══ Source material
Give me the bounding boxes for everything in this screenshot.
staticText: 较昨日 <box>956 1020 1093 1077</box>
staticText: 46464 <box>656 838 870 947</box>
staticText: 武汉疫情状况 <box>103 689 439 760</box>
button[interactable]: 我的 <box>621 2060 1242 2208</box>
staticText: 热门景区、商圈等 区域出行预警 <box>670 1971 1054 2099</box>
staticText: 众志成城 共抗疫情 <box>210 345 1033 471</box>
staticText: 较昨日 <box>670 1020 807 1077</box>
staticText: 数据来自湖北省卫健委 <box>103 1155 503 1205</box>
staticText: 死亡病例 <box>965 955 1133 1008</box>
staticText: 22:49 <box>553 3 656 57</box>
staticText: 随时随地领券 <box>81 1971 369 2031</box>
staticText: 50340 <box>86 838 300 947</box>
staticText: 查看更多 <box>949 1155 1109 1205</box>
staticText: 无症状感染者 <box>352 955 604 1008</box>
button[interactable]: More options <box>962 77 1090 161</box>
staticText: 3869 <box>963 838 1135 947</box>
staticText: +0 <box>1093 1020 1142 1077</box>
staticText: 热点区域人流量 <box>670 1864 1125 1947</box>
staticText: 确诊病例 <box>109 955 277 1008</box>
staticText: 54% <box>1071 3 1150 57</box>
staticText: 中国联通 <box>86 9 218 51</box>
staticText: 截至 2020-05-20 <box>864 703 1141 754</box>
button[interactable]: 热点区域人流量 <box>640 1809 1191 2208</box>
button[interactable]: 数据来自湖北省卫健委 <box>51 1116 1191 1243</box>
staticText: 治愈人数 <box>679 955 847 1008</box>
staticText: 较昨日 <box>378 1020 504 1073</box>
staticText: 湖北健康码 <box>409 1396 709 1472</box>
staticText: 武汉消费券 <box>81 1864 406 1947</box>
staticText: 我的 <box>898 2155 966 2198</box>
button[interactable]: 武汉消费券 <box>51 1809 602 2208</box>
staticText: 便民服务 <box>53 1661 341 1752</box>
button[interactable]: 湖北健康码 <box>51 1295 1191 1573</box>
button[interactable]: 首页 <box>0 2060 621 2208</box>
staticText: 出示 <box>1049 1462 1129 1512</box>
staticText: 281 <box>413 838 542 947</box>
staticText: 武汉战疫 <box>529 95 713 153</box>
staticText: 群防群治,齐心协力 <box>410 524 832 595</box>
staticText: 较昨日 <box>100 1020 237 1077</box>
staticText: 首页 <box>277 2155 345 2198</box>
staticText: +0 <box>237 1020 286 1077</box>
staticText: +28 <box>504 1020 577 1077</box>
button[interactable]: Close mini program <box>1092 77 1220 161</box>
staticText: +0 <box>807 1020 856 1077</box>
════
What is being asked -
Give the entries again exactly as they stand.

Result of the task -
Give me the bounding boxes for everything in this screenshot.
staticText: 较昨日 <box>956 1020 1093 1077</box>
staticText: 46464 <box>656 838 870 947</box>
staticText: 武汉疫情状况 <box>103 689 439 760</box>
button[interactable]: 我的 <box>621 2060 1242 2208</box>
staticText: 热门景区、商圈等 区域出行预警 <box>670 1971 1054 2099</box>
staticText: 众志成城 共抗疫情 <box>210 345 1033 471</box>
staticText: 较昨日 <box>670 1020 807 1077</box>
staticText: 数据来自湖北省卫健委 <box>103 1155 503 1205</box>
staticText: 死亡病例 <box>965 955 1133 1008</box>
staticText: 22:49 <box>553 3 656 57</box>
staticText: 随时随地领券 <box>81 1971 369 2031</box>
staticText: 50340 <box>86 838 300 947</box>
staticText: 查看更多 <box>949 1155 1109 1205</box>
staticText: 无症状感染者 <box>352 955 604 1008</box>
button[interactable]: More options <box>962 77 1090 161</box>
staticText: 3869 <box>963 838 1135 947</box>
staticText: +0 <box>1093 1020 1142 1077</box>
staticText: 热点区域人流量 <box>670 1864 1125 1947</box>
staticText: 确诊病例 <box>109 955 277 1008</box>
staticText: 54% <box>1071 3 1150 57</box>
staticText: 中国联通 <box>86 9 218 51</box>
staticText: 截至 2020-05-20 <box>864 703 1141 754</box>
button[interactable]: 热点区域人流量 <box>640 1809 1191 2208</box>
button[interactable]: 数据来自湖北省卫健委 <box>51 1116 1191 1243</box>
staticText: 治愈人数 <box>679 955 847 1008</box>
staticText: 较昨日 <box>378 1020 504 1073</box>
staticText: 湖北健康码 <box>409 1396 709 1472</box>
staticText: 武汉消费券 <box>81 1864 406 1947</box>
staticText: 我的 <box>898 2155 966 2198</box>
button[interactable]: 武汉消费券 <box>51 1809 602 2208</box>
staticText: 便民服务 <box>53 1661 341 1752</box>
button[interactable]: 湖北健康码 <box>51 1295 1191 1573</box>
button[interactable]: 首页 <box>0 2060 621 2208</box>
staticText: 出示 <box>1049 1462 1129 1512</box>
staticText: 281 <box>413 838 542 947</box>
staticText: 武汉战疫 <box>529 95 713 153</box>
staticText: 群防群治,齐心协力 <box>410 524 832 595</box>
staticText: 较昨日 <box>100 1020 237 1077</box>
staticText: 首页 <box>277 2155 345 2198</box>
staticText: +0 <box>237 1020 286 1077</box>
staticText: +28 <box>504 1020 577 1077</box>
button[interactable]: Close mini program <box>1092 77 1220 161</box>
staticText: +0 <box>807 1020 856 1077</box>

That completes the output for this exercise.